> Prompt:
Among the entries below, find every line that has "Matematicko" and pull it out.

Source records:
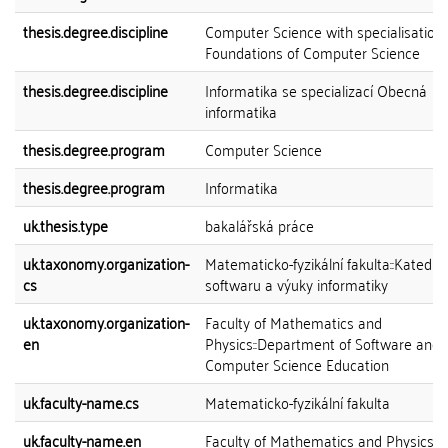
thesis.degree.discipline
Computer Science with specialisation 
Foundations of Computer Science
thesis.degree.discipline
Informatika se specializací Obecná
informatika
thesis.degree.program
Computer Science
thesis.degree.program
Informatika
uk.thesis.type
bakalářská práce
uk.taxonomy.organization-
Matematicko-fyzikální fakulta::Katedra
cs
softwaru a výuky informatiky
uk.taxonomy.organization-
Faculty of Mathematics and
en
Physics::Department of Software and
Computer Science Education
uk.faculty-name.cs
Matematicko-fyzikální fakulta
uk.faculty-name.en
Faculty of Mathematics and Physics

> Solution to the problem:
Matematicko-fyzikální fakulta::Katedra
Matematicko-fyzikální fakulta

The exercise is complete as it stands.